- Study material
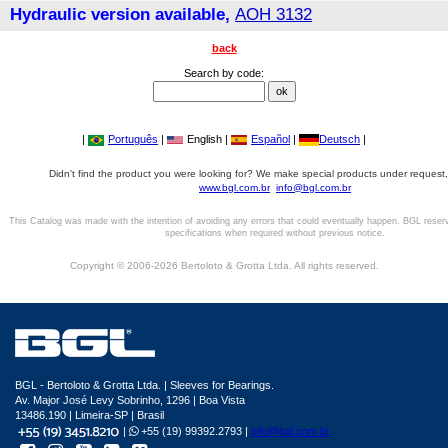
Hydraulic version available,
AOH 3132
back
Search by code:
|
Português
|
English |
Español
|
Deutsch
|
Didn't find the product you were looking for? We make special products under request,
www.bgl.com.br
info@bgl.com.br
This Catalog was made with the intention of avoiding any errors that could eventually happen. BGL reser
specifications when required without previous notice.
Copyright © 2006-2026 Bertoloto & Grotta Ltda. All rights reserved.
BGL - Bertoloto & Grotta Ltda. | Sleeves for Bearings.
Av. Major José Levy Sobrinho, 1296 | Boa Vista
13486.190 | Limeira-SP | Brasil
|
+55 (19) 99392.2793 |
info@bgl.com.br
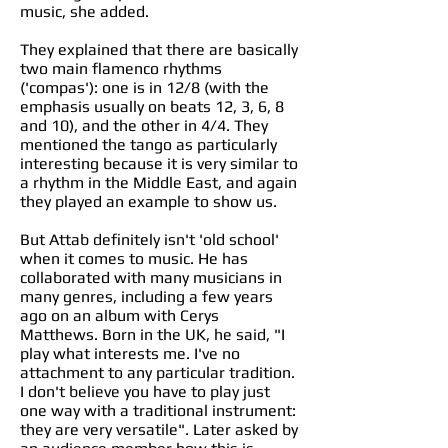
music, she added.
They explained that there are basically
two main flamenco rhythms
('compas'): one is in 12/8 (with the
emphasis usually on beats 12, 3, 6, 8
and 10), and the other in 4/4. They
mentioned the tango as particularly
interesting because it is very similar to
a rhythm in the Middle East, and again
they played an example to show us.
But Attab definitely isn't 'old school'
when it comes to music. He has
collaborated with many musicians in
many genres, including a few years
ago on an album with Cerys
Matthews. Born in the UK, he said, "I
play what interests me. I've no
attachment to any particular tradition.
I don't believe you have to play just
one way with a traditional instrument:
they are very versatile". Later asked by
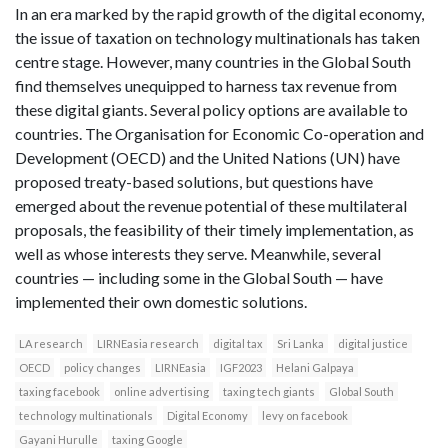
In an era marked by the rapid growth of the digital economy,
the issue of taxation on technology multinationals has taken
centre stage. However, many countries in the Global South
find themselves unequipped to harness tax revenue from
these digital giants. Several policy options are available to
countries. The Organisation for Economic Co-operation and
Development (OECD) and the United Nations (UN) have
proposed treaty-based solutions, but questions have
emerged about the revenue potential of these multilateral
proposals, the feasibility of their timely implementation, as
well as whose interests they serve. Meanwhile, several
countries — including some in the Global South — have
implemented their own domestic solutions.
LA research
LIRNEasia research
digital tax
Sri Lanka
digital justice
OECD
policy changes
LIRNEasia
IGF2023
Helani Galpaya
taxing facebook
online advertising
taxing tech giants
Global South
technology multinationals
Digital Economy
levy on facebook
Gayani Hurulle
taxing Google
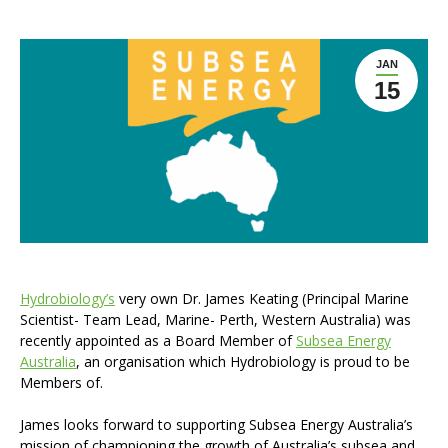
JAN
15
Hydrobiology’s
very own Dr. James Keating (Principal Marine
Scientist- Team Lead, Marine- Perth, Western Australia) was
recently appointed as a Board Member of
Subsea Energy
Australia
, an organisation which Hydrobiology is proud to be
Members of.
James looks forward to supporting Subsea Energy Australia’s
mission of championing the growth of Australia’s subsea and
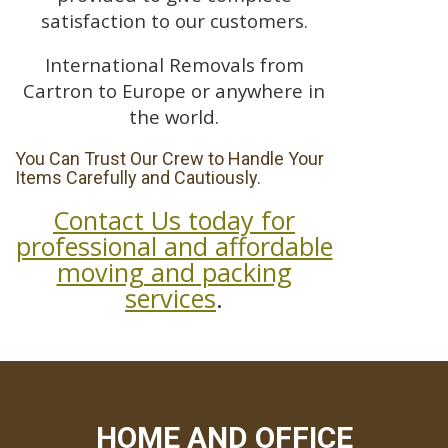
satisfaction to our customers.
International Removals from
Cartron to Europe or anywhere in
the world.
You Can Trust Our Crew to Handle Your
Items Carefully and Cautiously.
Contact Us today for
professional and affordable
moving and packing
services
.
HOME AND OFFICE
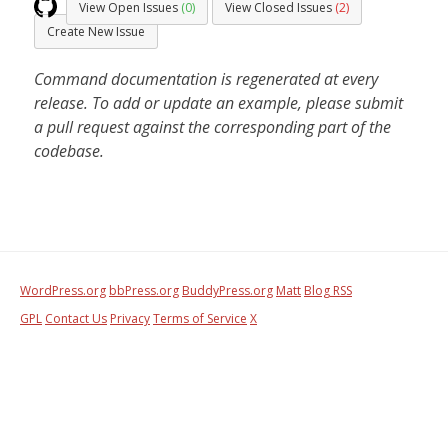
View Open Issues
(0)
View Closed Issues
(2)
Create New Issue
Command documentation is regenerated at every
release. To add or update an example, please submit
a pull request against the corresponding part of the
codebase.
WordPress.org
bbPress.org
BuddyPress.org
Matt
Blog RSS
GPL
Contact Us
Privacy
Terms of Service
X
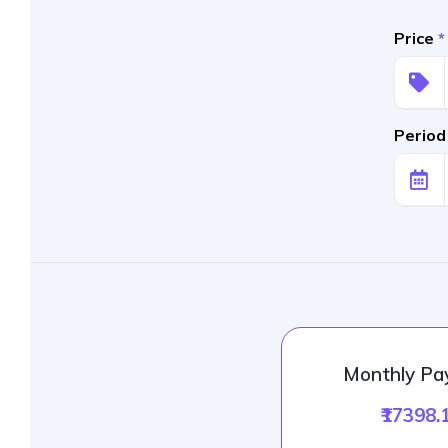
Price
*
Period
Monthly P
₹17398.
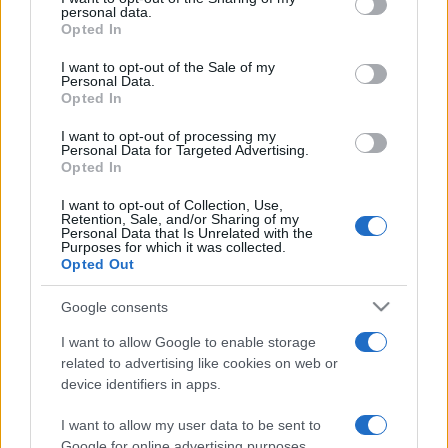
disclose it to other third parties.
personal data.
Opted In
Privacy Policy
Preferenze privacy
Mappa del sito
Chi siamo
Redazione
Please note that this website/app uses one or more Google
Codice Etico
Pubblicità
services and may gather and store information including but
I want to opt-out of the Sale of my
Personal Data.
not limited to your visit or usage behaviour. You may click to
Opted In
grant or deny consent to Google and its third-party tags to
use your data for below specified purposes in below Google
I want to opt-out of processing my
consent section.
Personal Data for Targeted Advertising.
Opted In
I want to opt-out of Collection, Use,
Retention, Sale, and/or Sharing of my
Personal Data that Is Unrelated with the
Purposes for which it was collected.
Opted Out
Google consents
I want to allow Google to enable storage
related to advertising like cookies on web or
device identifiers in apps.
I want to allow my user data to be sent to
Google for online advertising purposes.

- Problem to solve
Images are to be left out when the records above are written out again exactly.

- Written reply
Hydraulic version available,
AOH 3132
back
Search by code:
|
Português
|
English |
Español
|
Deutsch
|
Didn't find the product you were looking for? We make special products under request,
www.bgl.com.br
info@bgl.com.br
This Catalog was made with the intention of avoiding any errors that could eventually happen. BGL reser
specifications when required without previous notice.
Copyright © 2006-2026 Bertoloto & Grotta Ltda. All rights reserved.
BGL - Bertoloto & Grotta Ltda. | Sleeves for Bearings.
Av. Major José Levy Sobrinho, 1296 | Boa Vista
13486.190 | Limeira-SP | Brasil
|
+55 (19) 99392.2793 |
info@bgl.com.br
music, she added.
They explained that there are basically
two main flamenco rhythms
('compas'): one is in 12/8 (with the
emphasis usually on beats 12, 3, 6, 8
and 10), and the other in 4/4. They
mentioned the tango as particularly
interesting because it is very similar to
a rhythm in the Middle East, and again
they played an example to show us.
But Attab definitely isn't 'old school'
when it comes to music. He has
collaborated with many musicians in
many genres, including a few years
ago on an album with Cerys
Matthews. Born in the UK, he said, "I
play what interests me. I've no
attachment to any particular tradition.
I don't believe you have to play just
one way with a traditional instrument:
they are very versatile". Later asked by
In an era marked by the rapid growth of the digital economy,
the issue of taxation on technology multinationals has taken
centre stage. However, many countries in the Global South
find themselves unequipped to harness tax revenue from
these digital giants. Several policy options are available to
countries. The Organisation for Economic Co-operation and
Development (OECD) and the United Nations (UN) have
proposed treaty-based solutions, but questions have
emerged about the revenue potential of these multilateral
proposals, the feasibility of their timely implementation, as
well as whose interests they serve. Meanwhile, several
countries — including some in the Global South — have
implemented their own domestic solutions.
LA research
LIRNEasia research
digital tax
Sri Lanka
digital justice
OECD
policy changes
LIRNEasia
IGF2023
Helani Galpaya
taxing facebook
online advertising
taxing tech giants
Global South
technology multinationals
Digital Economy
levy on facebook
Gayani Hurulle
taxing Google
JAN
15
Hydrobiology’s
very own Dr. James Keating (Principal Marine
Scientist- Team Lead, Marine- Perth, Western Australia) was
recently appointed as a Board Member of
Subsea Energy
Australia
, an organisation which Hydrobiology is proud to be
Members of.
James looks forward to supporting Subsea Energy Australia’s
mission of championing the growth of Australia’s subsea and
satisfaction to our customers.
International Removals from
Cartron to Europe or anywhere in
the world.
You Can Trust Our Crew to Handle Your
Items Carefully and Cautiously.
Contact Us today for
professional and affordable
moving and packing
services
.
HOME AND OFFICE
View Open Issues
(0)
View Closed Issues
(2)
Create New Issue
Command documentation is regenerated at every
release. To add or update an example, please submit
a pull request against the corresponding part of the
codebase.
WordPress.org
bbPress.org
BuddyPress.org
Matt
Blog RSS
GPL
Contact Us
Privacy
Terms of Service
X
Price
*
Period
Monthly P
₹17398.
disclose it to other third parties.
personal data.
Opted In
Privacy Policy
Preferenze privacy
Mappa del sito
Chi siamo
Redazione
Please note that this website/app uses one or more Google
Codice Etico
Pubblicità
services and may gather and store information including but
I want to opt-out of the Sale of my
Personal Data.
not limited to your visit or usage behaviour. You may click to
Opted In
grant or deny consent to Google and its third-party tags to
use your data for below specified purposes in below Google
I want to opt-out of processing my
consent section.
Personal Data for Targeted Advertising.
Opted In
I want to opt-out of Collection, Use,
Retention, Sale, and/or Sharing of my
Personal Data that Is Unrelated with the
Purposes for which it was collected.
Opted Out
Google consents
I want to allow Google to enable storage
related to advertising like cookies on web or
device identifiers in apps.
I want to allow my user data to be sent to
Google for online advertising purposes.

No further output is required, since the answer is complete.